Task details
Print all entries below exactly, without images.

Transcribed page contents

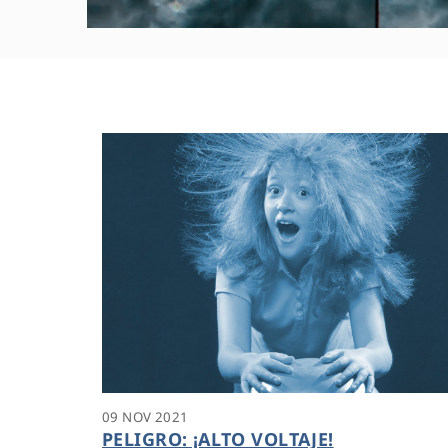
09 NOV 2021
PELIGRO: ¡ALTO VOLTAJE!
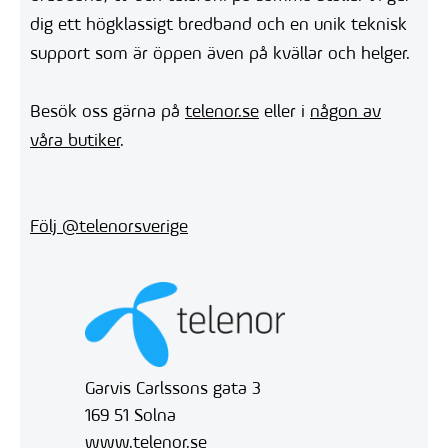
dig ett högklassigt bredband och en unik teknisk
support som är öppen även på kvällar och helger.
Besök oss gärna på
telenor.se
eller i
någon av
våra butiker
.
Följ @telenorsverige
Garvis Carlssons gata 3
169 51 Solna
www.telenor.se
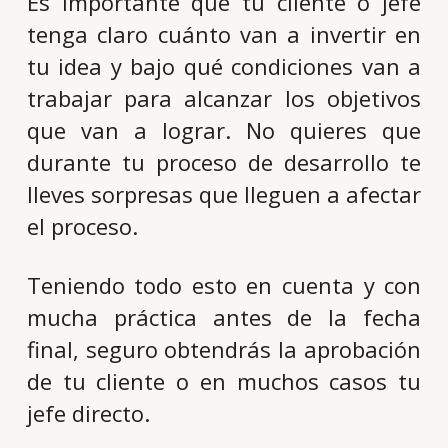
Es importante que tu cliente o jefe
tenga claro cuánto van a invertir en
tu idea y bajo qué condiciones van a
trabajar para alcanzar los objetivos
que van a lograr. No quieres que
durante tu proceso de desarrollo te
lleves sorpresas que lleguen a afectar
el proceso.
Teniendo todo esto en cuenta y con
mucha práctica antes de la fecha
final, seguro obtendrás la aprobación
de tu cliente o en muchos casos tu
jefe directo.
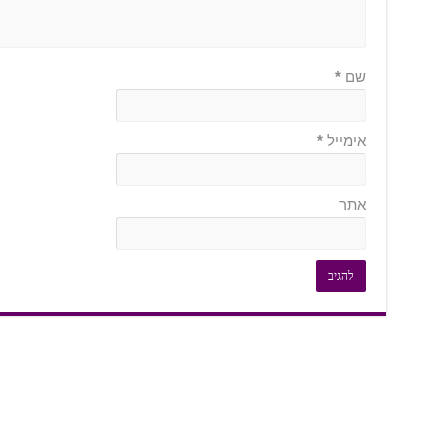
שם
*
אימייל
*
אתר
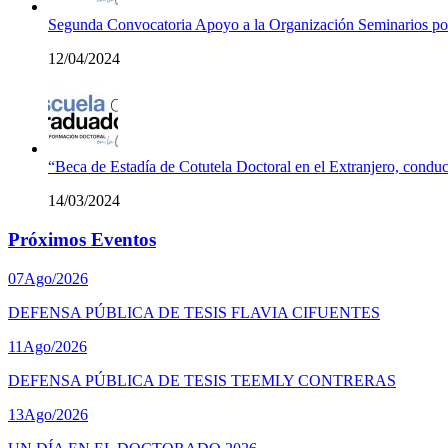
Segunda Convocatoria Apoyo a la Organización Seminarios p
12/04/2024
“Beca de Estadía de Cotutela Doctoral en el Extranjero, conduc
14/03/2024
Próximos Eventos
07
Ago/2026
DEFENSA PÚBLICA DE TESIS FLAVIA CIFUENTES
11
Ago/2026
DEFENSA PÚBLICA DE TESIS TEEMLY CONTRERAS
13
Ago/2026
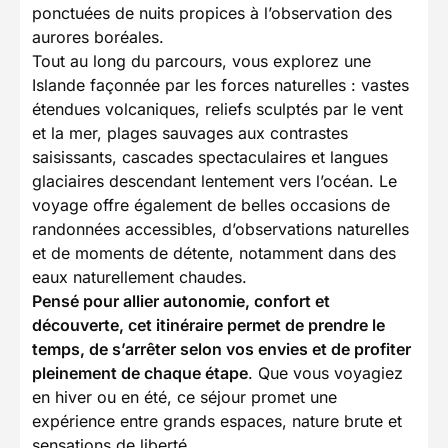
ponctuées de nuits propices à l’observation des
aurores boréales.
Tout au long du parcours, vous explorez une
Islande façonnée par les forces naturelles : vastes
étendues volcaniques, reliefs sculptés par le vent
et la mer, plages sauvages aux contrastes
saisissants, cascades spectaculaires et langues
glaciaires descendant lentement vers l’océan. Le
voyage offre également de belles occasions de
randonnées accessibles, d’observations naturelles
et de moments de détente, notamment dans des
eaux naturellement chaudes.
Pensé pour allier autonomie, confort et
découverte, cet itinéraire permet de prendre le
temps, de s’arrêter selon vos envies et de profiter
pleinement de chaque étape
. Que vous voyagiez
en hiver ou en été, ce séjour promet une
expérience entre grands espaces, nature brute et
sensations de liberté.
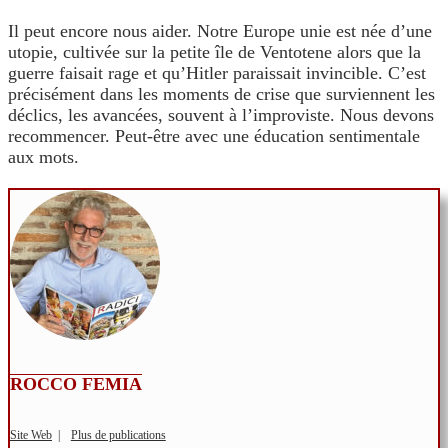
Il peut encore nous aider. Notre Europe unie est née d’une
utopie, cultivée sur la petite île de Ventotene alors que la
guerre faisait rage et qu’Hitler paraissait invincible. C’est
précisément dans les moments de crise que surviennent les
déclics, les avancées, souvent à l’improviste. Nous devons
recommencer. Peut-être avec une éducation sentimentale
aux mots.
ROCCO FEMIA
Site Web
|
Plus de publications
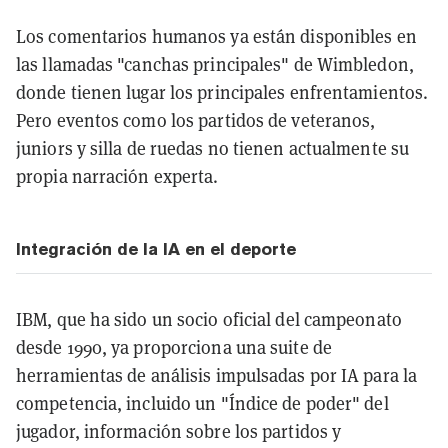
Los comentarios humanos ya están disponibles en
las llamadas "canchas principales" de Wimbledon,
donde tienen lugar los principales enfrentamientos.
Pero eventos como los partidos de veteranos,
juniors y silla de ruedas no tienen actualmente su
propia narración experta.
Integración de la IA en el deporte
IBM, que ha sido un socio oficial del campeonato
desde 1990, ya proporciona una suite de
herramientas de análisis impulsadas por IA para la
competencia, incluido un "Índice de poder" del
jugador, información sobre los partidos y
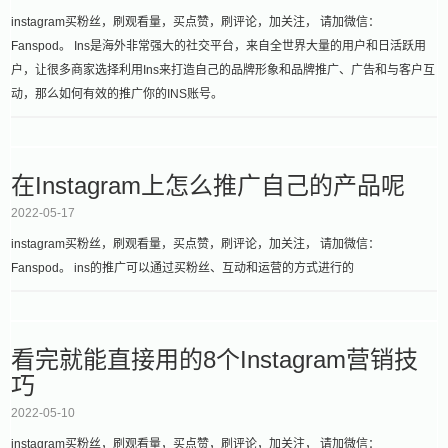
instagram买粉丝，刷观看量，买点赞，刷评论，加关注， 请加微信：
Fanspod。 Ins是海外非常强大的社交平台，来自全世界大量的用户和日活跃用
户，让很多商家选择利用Ins来打造自己的品牌形象和品牌推广、广告和与客户互
动，那么如何有效的推广你的INS账号。
在Instagram上怎么推广自己的产品呢
2022-05-17
instagram买粉丝，刷观看量，买点赞，刷评论，加关注， 请加微信：
Fanspod。 ins的推广可以通过买粉丝、互动和运营的方式进行的
看完就能直接用的8个Instagram营销技
巧
2022-05-10
instagram买粉丝，刷观看量，买点赞，刷评论，加关注， 请加微信：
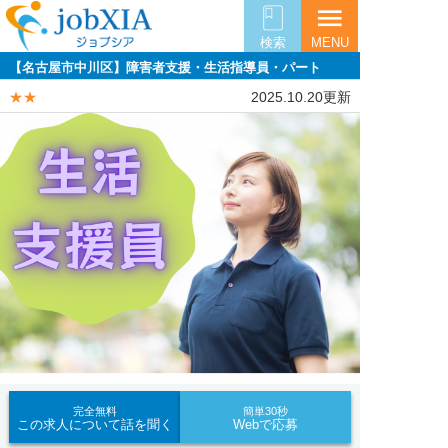
menu
検索
MENU
【名古屋市中川区】障害者支援・生活指導員・パート
★★
2025.10.20更新
完全無料
簡単30秒
この求人について話を聞く
Webで応募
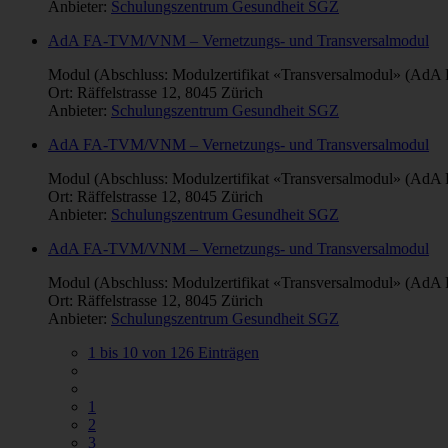
Anbieter:
Schulungszentrum Gesundheit SGZ
AdA FA-TVM/VNM – Vernetzungs- und Transversalmodul
Modul (Abschluss: Modulzertifikat «Transversalmodul» (AdA F
Ort: Räffelstrasse 12, 8045 Zürich
Anbieter:
Schulungszentrum Gesundheit SGZ
AdA FA-TVM/VNM – Vernetzungs- und Transversalmodul
Modul (Abschluss: Modulzertifikat «Transversalmodul» (AdA F
Ort: Räffelstrasse 12, 8045 Zürich
Anbieter:
Schulungszentrum Gesundheit SGZ
AdA FA-TVM/VNM – Vernetzungs- und Transversalmodul
Modul (Abschluss: Modulzertifikat «Transversalmodul» (AdA F
Ort: Räffelstrasse 12, 8045 Zürich
Anbieter:
Schulungszentrum Gesundheit SGZ
1 bis 10 von 126 Einträgen
1
2
3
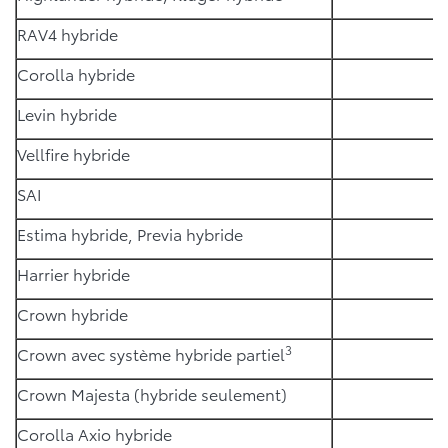
RAV4 hybride
Corolla hybride
Levin hybride
Vellfire hybride
SAI
Estima hybride, Previa hybride
Harrier hybride
Crown hybride
3
Crown avec système hybride partiel
Crown Majesta (hybride seulement)
Corolla Axio hybride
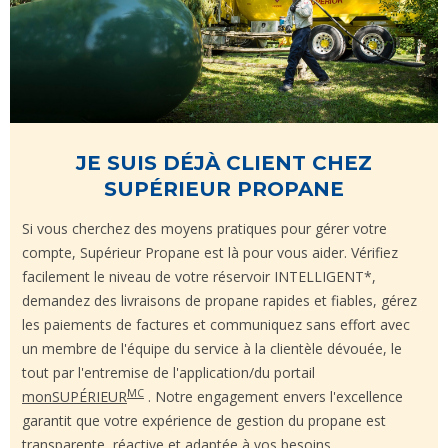
JE SUIS DÉJÀ CLIENT CHEZ
SUPÉRIEUR PROPANE
Si vous cherchez des moyens pratiques pour gérer votre
compte, Supérieur Propane est là pour vous aider. Vérifiez
facilement le niveau de votre réservoir INTELLIGENT*,
demandez des livraisons de propane rapides et fiables, gérez
les paiements de factures et communiquez sans effort avec
un membre de l'équipe du service à la clientèle dévouée, le
tout par l'entremise de l'application/du portail
MC
monSUPÉRIEUR
. Notre engagement envers l'excellence
garantit que votre expérience de gestion du propane est
transparente, réactive et adaptée à vos besoins.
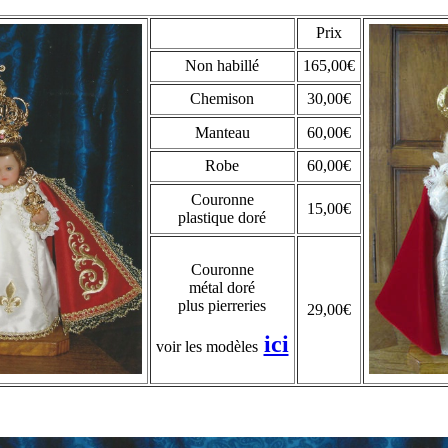
Prix
Non habillé
165,00€
Chemison
30,00€
Manteau
60,00€
Robe
60,00€
Couronne
15,00€
plastique doré
Couronne
métal doré
plus pierreries
29,00€
ici
voir les modèles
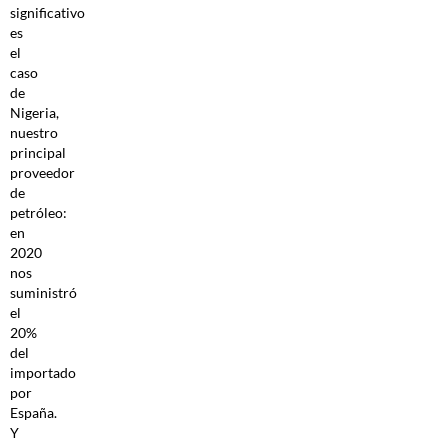
significativo
es
el
caso
de
Nigeria,
nuestro
principal
proveedor
de
petróleo:
en
2020
nos
suministró
el
20%
del
importado
por
España.
Y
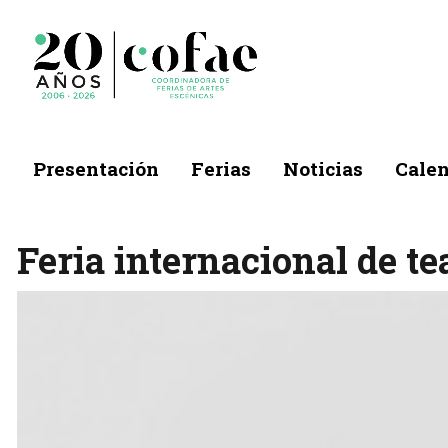
Presentación
Ferias
Noticias
Calen
Feria internacional de te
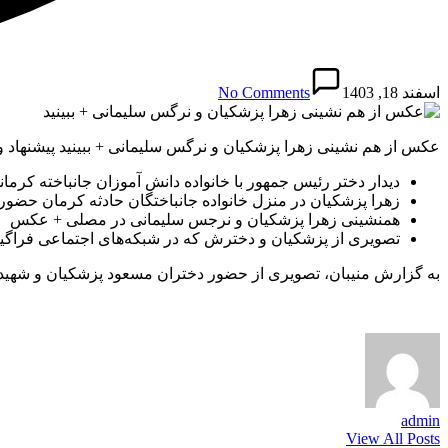
اسفند 18, 1403
No Comments
عکس از هم نشینی زهرا پزشکیان و نرگس سلیمانی + ببینید پیشنهاد و
دیدار دختر رئیس جمهور با خانواده دانش‌ آموزان جانباخته کرمان
زهرا پزشکیان در منزل خانواده جانباختگان حادثه کرمان حضور
همنشینی زهرا پزشکیان و نرجس سلیمانی در مصلی + عکس
تصویری از پزشکیان و دخترش که در شبکه‌های اجتماعی فراگیر
به گزارش منیبان، تصویری از حضور دختران مسعود پزشکیان و شهید قا
admin
View All Posts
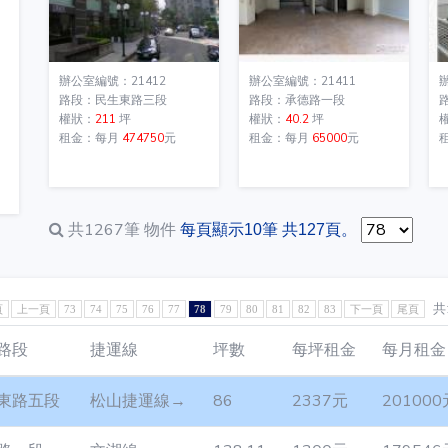
辦公室編號：21412
辦公室編號：21411
路段：民生東路三段
路段：承德路一段
權狀：
211
坪
權狀：
40.2
坪
租金：每月
474750
元
租金：每月
65000
元
共1267筆
物件
每頁顯示10筆 共127頁。
共
頁
上一頁
73
74
75
76
77
78
79
80
81
82
83
下一頁
尾頁
路段
捷運線
坪數
每坪租金
每月租金
東路五段
松山捷運線→
86
2337元
201000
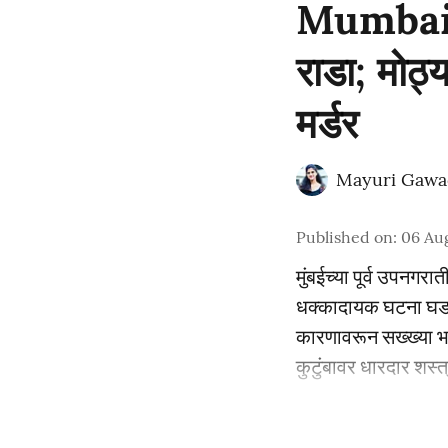
Mumbai : 
राडा; मोठ्
मर्डर
Mayuri Gawa
Published on
:
06 Au
मुंबईच्या पूर्व उपनगर
धक्कादायक घटना घडली 
कारणावरून सख्ख्या भाव
कुटुंबावर धारदार शस्त्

Solution to this task
09 NOV 2021
PELIGRO: ¡ALTO VOLTAJE!
dig ett högklassigt bredband och en unik teknisk
support som är öppen även på kvällar och helger.
Besök oss gärna på
telenor.se
eller i
någon av
våra butiker
.
Följ @telenorsverige
Garvis Carlssons gata 3
169 51 Solna
www.telenor.se
Es importante que tu cliente o jefe
tenga claro cuánto van a invertir en
tu idea y bajo qué condiciones van a
trabajar para alcanzar los objetivos
que van a lograr. No quieres que
durante tu proceso de desarrollo te
lleves sorpresas que lleguen a afectar
el proceso.
Teniendo todo esto en cuenta y con
mucha práctica antes de la fecha
final, seguro obtendrás la aprobación
de tu cliente o en muchos casos tu
jefe directo.
שם
*
אימייל
*
אתר
Segunda Convocatoria Apoyo a la Organización Seminarios p
12/04/2024
“Beca de Estadía de Cotutela Doctoral en el Extranjero, conduc
14/03/2024
Próximos Eventos
07
Ago/2026
DEFENSA PÚBLICA DE TESIS FLAVIA CIFUENTES
11
Ago/2026
DEFENSA PÚBLICA DE TESIS TEEMLY CONTRERAS
13
Ago/2026
ponctuées de nuits propices à l’observation des
aurores boréales.
Tout au long du parcours, vous explorez une
Islande façonnée par les forces naturelles : vastes
étendues volcaniques, reliefs sculptés par le vent
et la mer, plages sauvages aux contrastes
saisissants, cascades spectaculaires et langues
glaciaires descendant lentement vers l’océan. Le
voyage offre également de belles occasions de
randonnées accessibles, d’observations naturelles
et de moments de détente, notamment dans des
eaux naturellement chaudes.
Pensé pour allier autonomie, confort et
découverte, cet itinéraire permet de prendre le
temps, de s’arrêter selon vos envies et de profiter
pleinement de chaque étape
. Que vous voyagiez
en hiver ou en été, ce séjour promet une
expérience entre grands espaces, nature brute et
sensations de liberté.
Il peut encore nous aider. Notre Europe unie est née d’une
utopie, cultivée sur la petite île de Ventotene alors que la
guerre faisait rage et qu’Hitler paraissait invincible. C’est
précisément dans les moments de crise que surviennent les
déclics, les avancées, souvent à l’improviste. Nous devons
recommencer. Peut-être avec une éducation sentimentale
aux mots.
ROCCO FEMIA
Site Web
|
Plus de publications
Los comentarios humanos ya están disponibles en
las llamadas "canchas principales" de Wimbledon,
donde tienen lugar los principales enfrentamientos.
Pero eventos como los partidos de veteranos,
juniors y silla de ruedas no tienen actualmente su
propia narración experta.
Integración de la IA en el deporte
IBM, que ha sido un socio oficial del campeonato
desde 1990, ya proporciona una suite de
herramientas de análisis impulsadas por IA para la
competencia, incluido un "Índice de poder" del
jugador, información sobre los partidos y
instagram买粉丝，刷观看量，买点赞，刷评论，加关注， 请加微信：
Fanspod。 Ins是海外非常强大的社交平台，来自全世界大量的用户和日活跃用
户，让很多商家选择利用Ins来打造自己的品牌形象和品牌推广、广告和与客户互
动，那么如何有效的推广你的INS账号。
在Instagram上怎么推广自己的产品呢
2022-05-17
instagram买粉丝，刷观看量，买点赞，刷评论，加关注， 请加微信：
Fanspod。 ins的推广可以通过买粉丝、互动和运营的方式进行的
看完就能直接用的8个Instagram营销技
巧
2022-05-10
instagram买粉丝，刷观看量，买点赞，刷评论，加关注， 请加微信：
menu
検索
MENU
【名古屋市中川区】障害者支援・生活指導員・パート
★★
2025.10.20更新
完全無料
簡単30秒
この求人について話を聞く
Webで応募
Anbieter:
Schulungszentrum Gesundheit SGZ
AdA FA-TVM/VNM – Vernetzungs- und Transversalmodul
Modul (Abschluss: Modulzertifikat «Transversalmodul» (AdA F
Ort: Räffelstrasse 12, 8045 Zürich
Anbieter:
Schulungszentrum Gesundheit SGZ
AdA FA-TVM/VNM – Vernetzungs- und Transversalmodul
Modul (Abschluss: Modulzertifikat «Transversalmodul» (AdA F
Ort: Räffelstrasse 12, 8045 Zürich
Anbieter:
Schulungszentrum Gesundheit SGZ
AdA FA-TVM/VNM – Vernetzungs- und Transversalmodul
Modul (Abschluss: Modulzertifikat «Transversalmodul» (AdA F
Ort: Räffelstrasse 12, 8045 Zürich
Anbieter:
Schulungszentrum Gesundheit SGZ
1 bis 10 von 126 Einträgen
1
2
3
RAV4 hybride
Corolla hybride
Levin hybride
Vellfire hybride
SAI
Estima hybride, Previa hybride
Harrier hybride
Crown hybride
3
Crown avec système hybride partiel
Crown Majesta (hybride seulement)
Corolla Axio hybride
JE SUIS DÉJÀ CLIENT CHEZ
SUPÉRIEUR PROPANE
Si vous cherchez des moyens pratiques pour gérer votre
compte, Supérieur Propane est là pour vous aider. Vérifiez
facilement le niveau de votre réservoir INTELLIGENT*,
demandez des livraisons de propane rapides et fiables, gérez
les paiements de factures et communiquez sans effort avec
un membre de l'équipe du service à la clientèle dévouée, le
tout par l'entremise de l'application/du portail
MC
monSUPÉRIEUR
. Notre engagement envers l'excellence
garantit que votre expérience de gestion du propane est
transparente, réactive et adaptée à vos besoins.
Prix
Non habillé
165,00€
Chemison
30,00€
Manteau
60,00€
Robe
60,00€
Couronne
15,00€
plastique doré
Couronne
métal doré
plus pierreries
29,00€
ici
voir les modèles
significativo
es
el
caso
de
Nigeria,
nuestro
principal
proveedor
de
petróleo:
en
2020
nos
suministró
el
20%
del
importado
por
España.
Y
Presentación
Ferias
Noticias
Calen
Feria internacional de te
اسفند 18, 1403
No Comments
عکس از هم نشینی زهرا پزشکیان و نرگس سلیمانی + ببینید پیشنهاد و
دیدار دختر رئیس جمهور با خانواده دانش‌ آموزان جانباخته کرمان
زهرا پزشکیان در منزل خانواده جانباختگان حادثه کرمان حضور
همنشینی زهرا پزشکیان و نرجس سلیمانی در مصلی + عکس
تصویری از پزشکیان و دخترش که در شبکه‌های اجتماعی فراگیر
به گزارش منیبان، تصویری از حضور دختران مسعود پزشکیان و شهید قا
admin
View All Posts
辦公室編號：21412
辦公室編號：21411
路段：民生東路三段
路段：承德路一段
權狀：
211
坪
權狀：
40.2
坪
租金：每月
474750
元
租金：每月
65000
元
共1267筆
物件
每頁顯示10筆 共127頁。
共
頁
上一頁
73
74
75
76
77
78
79
80
81
82
83
下一頁
尾頁
路段
捷運線
坪數
每坪租金
每月租金
東路五段
松山捷運線→
86
2337元
201000
Mumbai : 
राडा; मोठ्
मर्डर
Mayuri Gawa
Published on
:
06 Au
मुंबईच्या पूर्व उपनगर
धक्कादायक घटना घडली 
कारणावरून सख्ख्या भाव
कुटुंबावर धारदार शस्त्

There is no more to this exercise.